§ **Instructions to follow**
The lines to copy are those in the listing that hold the word "vino".

§ **Task data**

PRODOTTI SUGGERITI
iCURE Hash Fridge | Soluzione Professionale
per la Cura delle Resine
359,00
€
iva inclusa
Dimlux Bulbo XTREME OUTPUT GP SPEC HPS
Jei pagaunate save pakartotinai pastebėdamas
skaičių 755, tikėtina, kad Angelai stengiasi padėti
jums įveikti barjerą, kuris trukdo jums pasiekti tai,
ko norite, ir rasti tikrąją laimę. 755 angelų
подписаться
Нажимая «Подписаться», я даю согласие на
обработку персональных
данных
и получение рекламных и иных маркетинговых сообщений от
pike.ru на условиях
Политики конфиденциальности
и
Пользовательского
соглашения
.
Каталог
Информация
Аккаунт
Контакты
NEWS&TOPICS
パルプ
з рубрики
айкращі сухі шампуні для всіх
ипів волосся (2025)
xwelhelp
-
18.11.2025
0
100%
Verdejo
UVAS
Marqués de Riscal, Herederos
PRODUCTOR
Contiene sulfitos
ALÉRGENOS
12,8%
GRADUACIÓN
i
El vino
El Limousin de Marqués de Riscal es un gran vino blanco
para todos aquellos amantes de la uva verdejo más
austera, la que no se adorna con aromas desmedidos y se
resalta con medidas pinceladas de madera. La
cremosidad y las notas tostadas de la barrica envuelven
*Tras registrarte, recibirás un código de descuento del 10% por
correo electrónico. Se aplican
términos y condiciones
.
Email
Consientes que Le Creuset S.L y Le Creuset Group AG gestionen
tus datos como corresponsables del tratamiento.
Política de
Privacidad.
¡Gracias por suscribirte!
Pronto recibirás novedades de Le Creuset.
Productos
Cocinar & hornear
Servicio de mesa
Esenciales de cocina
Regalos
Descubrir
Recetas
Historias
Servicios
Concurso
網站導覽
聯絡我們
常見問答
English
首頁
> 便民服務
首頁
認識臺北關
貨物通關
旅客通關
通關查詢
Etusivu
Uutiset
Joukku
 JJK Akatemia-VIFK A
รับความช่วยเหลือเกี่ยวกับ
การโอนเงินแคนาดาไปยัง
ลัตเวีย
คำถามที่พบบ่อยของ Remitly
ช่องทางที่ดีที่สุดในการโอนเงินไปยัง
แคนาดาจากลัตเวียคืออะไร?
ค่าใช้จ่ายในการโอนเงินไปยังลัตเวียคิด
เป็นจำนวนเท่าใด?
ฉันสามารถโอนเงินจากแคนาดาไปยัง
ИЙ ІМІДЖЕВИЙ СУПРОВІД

§ **Answer to this task**
El vino
El Limousin de Marqués de Riscal es un gran vino blanco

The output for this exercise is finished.